The anxiety which oppressed the noble Jew, expressed itself in his countenance, when, in accordance with his office, he placed the wine-cup in the hand of Artaxerxes. The king noticed his servant’s look of depression, and inquired its cause.
“Let the king live for ever,” replied Nehemiah; “why should not my countenance be sad, when the city, the place of my father’s sepulchres, lieth waste, and the gates thereof are consumed with fire?”
Then said the king to him, “For what dost thou make request?”
Nehemiah silently lifted up his heart in prayer ere he made his reply to the monarch:—“If it please the king, and if thy servant have found favour in thy sight, that thou wouldest send me unto Judah, unto the city of my father’s sepulchres, that I may build it.”
Artaxerxes received the petition with favour. He not only permitted the departure of Nehemiah, but provided for him an escort, and gave him letters to the officers of government on the other side of the Euphrates, 457 b.c. It is from the year in which the Persian monarch issued his decree, permitting the rebuilding of Jerusalem, that is dated the commencement of the weeks of prophetic years, at the close of which the Lord Jesus was crucified (Dan. ix. 25).

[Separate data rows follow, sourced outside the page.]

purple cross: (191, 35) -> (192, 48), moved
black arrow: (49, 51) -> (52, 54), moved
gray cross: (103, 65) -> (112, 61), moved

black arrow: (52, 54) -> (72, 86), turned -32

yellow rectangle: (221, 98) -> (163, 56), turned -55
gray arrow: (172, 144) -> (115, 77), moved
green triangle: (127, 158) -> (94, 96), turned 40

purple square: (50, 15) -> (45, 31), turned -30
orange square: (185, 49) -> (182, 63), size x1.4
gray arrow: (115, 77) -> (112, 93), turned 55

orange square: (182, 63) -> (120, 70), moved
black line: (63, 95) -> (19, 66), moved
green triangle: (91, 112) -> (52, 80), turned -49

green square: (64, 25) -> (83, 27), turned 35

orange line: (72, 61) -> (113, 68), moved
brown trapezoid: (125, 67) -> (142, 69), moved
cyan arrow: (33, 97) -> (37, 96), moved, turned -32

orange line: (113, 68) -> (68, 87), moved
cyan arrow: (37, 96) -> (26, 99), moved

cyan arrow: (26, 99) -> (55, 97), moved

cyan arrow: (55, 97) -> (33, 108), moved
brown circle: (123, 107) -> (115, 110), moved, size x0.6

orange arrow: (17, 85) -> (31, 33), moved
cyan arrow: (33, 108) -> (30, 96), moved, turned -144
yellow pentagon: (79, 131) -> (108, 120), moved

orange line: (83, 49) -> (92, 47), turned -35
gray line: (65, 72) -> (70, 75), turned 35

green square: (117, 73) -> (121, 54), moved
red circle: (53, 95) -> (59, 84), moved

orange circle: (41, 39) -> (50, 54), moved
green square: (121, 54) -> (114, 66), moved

Nehemiah soon found, on his arrival at Jerusalem, that his position there would be one of great difficulty, requiring both judgment and courage. The enemies of the Jews, especially Sanballat the Horonite, and Tobiah the Ammonite, were possessed of power, cunning, and the most determined resolution to prevent the rebuilding of the ruined wall.

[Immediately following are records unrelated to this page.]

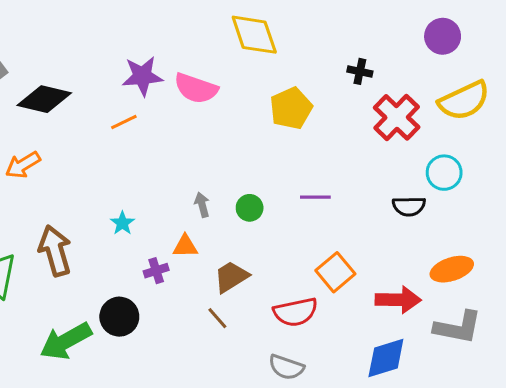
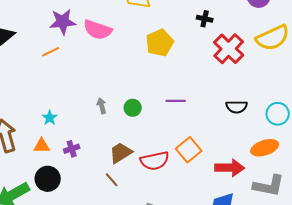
cyan circle: (444, 173) -> (278, 114), moved
orange triangle: (185, 246) -> (42, 146), moved
red semicircle: (296, 312) -> (155, 161), moved

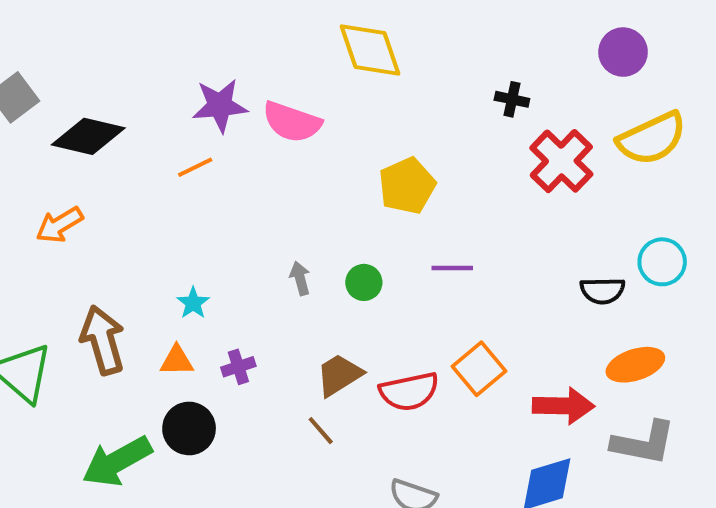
yellow pentagon: (160, 43) -> (407, 186), moved
black semicircle: (237, 107) -> (602, 291), moved
cyan circle: (278, 114) -> (662, 262), moved

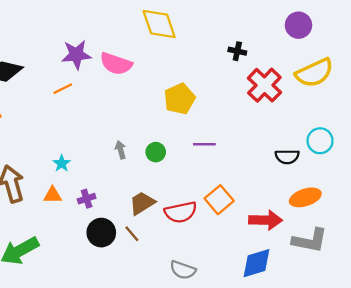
black circle: (189, 428) -> (101, 233), moved

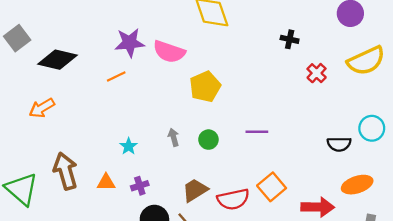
red cross: (264, 85) -> (317, 73), size x0.6
yellow pentagon: (179, 99) -> (205, 87), moved
cyan star: (62, 163) -> (129, 146), moved

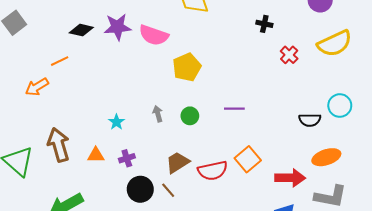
black diamond: (58, 60) -> (81, 30), moved, size x0.7
orange line: (116, 76) -> (60, 61), moved

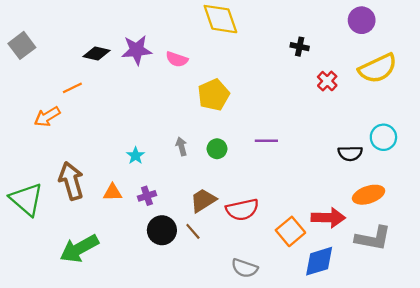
pink semicircle: (154, 35) -> (177, 59), size x0.7
orange square: (248, 159) -> (290, 231), moved

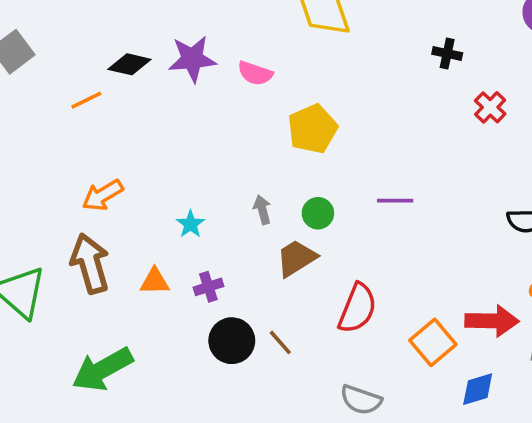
orange line: (72, 88) -> (86, 100), moved
orange arrow: (47, 117) -> (103, 195), moved
brown trapezoid: (203, 200) -> (296, 258), moved
red semicircle: (242, 210) -> (357, 308), turned -56
blue diamond: (319, 261) -> (478, 389), size x0.7

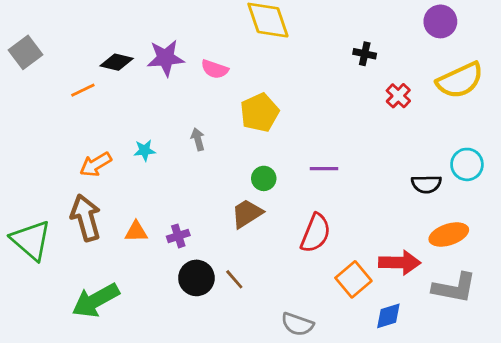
gray arrow: (262, 210) -> (198, 139), moved
cyan star: (190, 224) -> (145, 150), moved, turned 30
red semicircle: (357, 308) -> (316, 233), moved

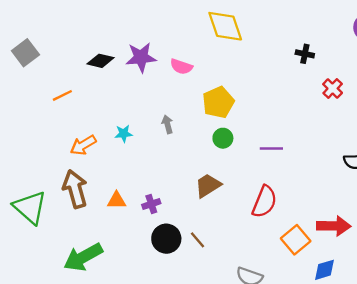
orange line: (83, 90) -> (62, 95), moved
green circle: (264, 178) -> (223, 138), moved

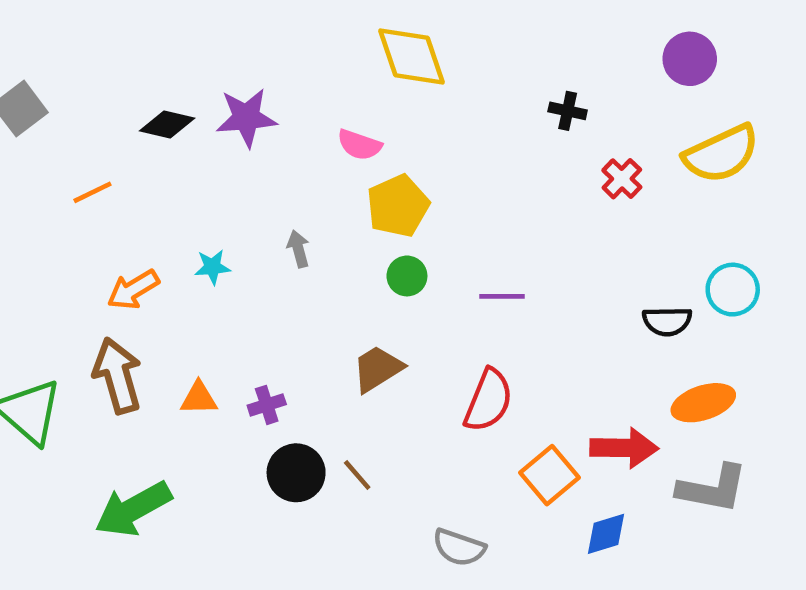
pink semicircle: (181, 67) -> (359, 145), moved

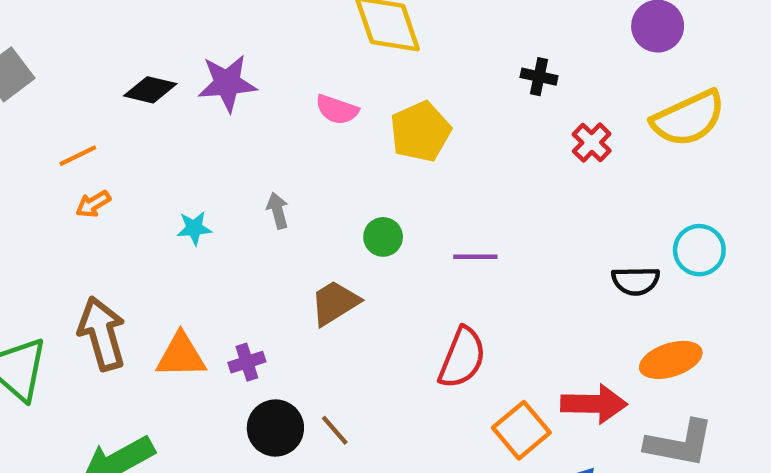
yellow pentagon: (398, 206) -> (420, 132), moved
orange arrow: (133, 290) -> (93, 204), moved, size x0.7
brown trapezoid: (378, 369) -> (335, 303), moved
orange triangle: (199, 398) -> (181, 356), size x1.4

It was in the stillness of night that a single horseman, accompanied by a few attendants on foot, passed out through the gate of the valley. Thoughtfully he rode on where in ancient and happier times the bulwarks of Jerusalem had stood. He gazed sorrowfully on the blackened ruins over which the Assyrian conquerors had passed. But it was not to mourn in unavailing woe over the desolation of his country that Nehemiah made that midnight survey. That which was ruined he resolved to repair, and, with the blessing of God, to encircle the city once more with a protecting wall.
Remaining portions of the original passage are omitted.